Relationships are a Journey

Next time you are watching a film or TV show in which a couple’s relationship plays a central role in the plot, pay attention to how that relationship is depicted. In almost every case, it will be depicted as a destination. In other words, the story talks about how the couple reaches a certain place in their relationship.

The destination mentality is necessary in Hollywood due to the nature of the art. But in real relationships – those not found in TV shows and films – a couple isn’t seeking to reach a destination. They are on a journey. That is what relationships are. They are journeys that begin when couples meet and continue until either death or splitting up separates them.

Counseling Is a Planning Session

In keeping with the journey theme, going to marriage counseling is like having a planning session. Imagine you and a partner decided to travel around the world to see how fast you could make the trip. You would start your journey with an overall plan for success. But in all likelihood, you would start each day with a planning session for the next leg of the journey.

Marriage counseling is remarkably similar. Couples sit down with therapists to assess where they are, where they want to go, and how they are going to get there. This is an oversimplification, of course, but you get the point.

The main difference with marriage counseling is that couples often need to dig fairly deep to uncover the weaknesses in their relationships. Planning the next leg of a literal journey tends to be a lot easier. In relationships, digging deep causes pain and friction. It is rarely pleasant, but the rewards are well worth it.

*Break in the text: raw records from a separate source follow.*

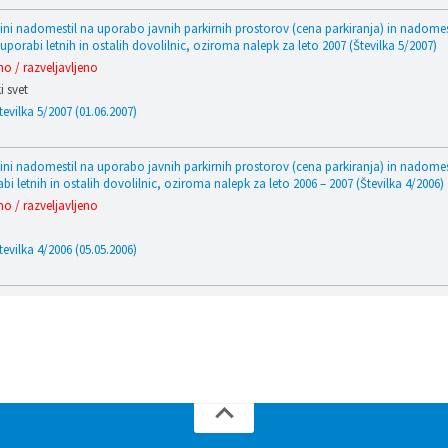
šini nadomestil na uporabo javnih parkirnih prostorov (cena parkiranja) in nadomes
 uporabi letnih in ostalih dovolilnic, oziroma nalepk za leto 2007 (Številka 5/2007)
o / razveljavljeno
 svet
tevilka 5/2007 (01.06.2007)
šini nadomestil na uporabo javnih parkirnih prostorov (cena parkiranja) in nadomes
bi letnih in ostalih dovolilnic, oziroma nalepk za leto 2006 – 2007 (Številka 4/2006)
o / razveljavljeno
tevilka 4/2006 (05.05.2006)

 A False Impression of Love

Hollywood treating relationships as a destination is only one reason for not trusting what you see on the screen as sound relationship advice. There is a second reason: Hollywood constantly offers us a false impression of love. You know the drill.

How does Hollywood depict love? As emotional and physical attraction. If someone thrills you emotionally, you must be in love. If the two of you are having sex, you must be experiencing genuine love. That is Hollywood’s position. But it’s wrong.

Love is neither an emotion nor a physical attraction. Emotions are what they are. As for physical attraction, it is a biological function. Love is completely separate. It is a mindset. It is an attitude expressed by action.

The Other Person Comes First

When you genuinely love someone, that other person comes first. Every parent knows this truth. So why are couples, perfectly capable of putting their children ahead of themselves, unable to do the same thing for their spouses? Often times it is because they have been fooled by Hollywood’s version of love.

Do not ever trust Hollywood as your marriage counselor. Hollywood is fantasy. In reality, relationships are complex propositions that require real work and self-sacrifice. The most enduring relationships are built on genuine, selfless love.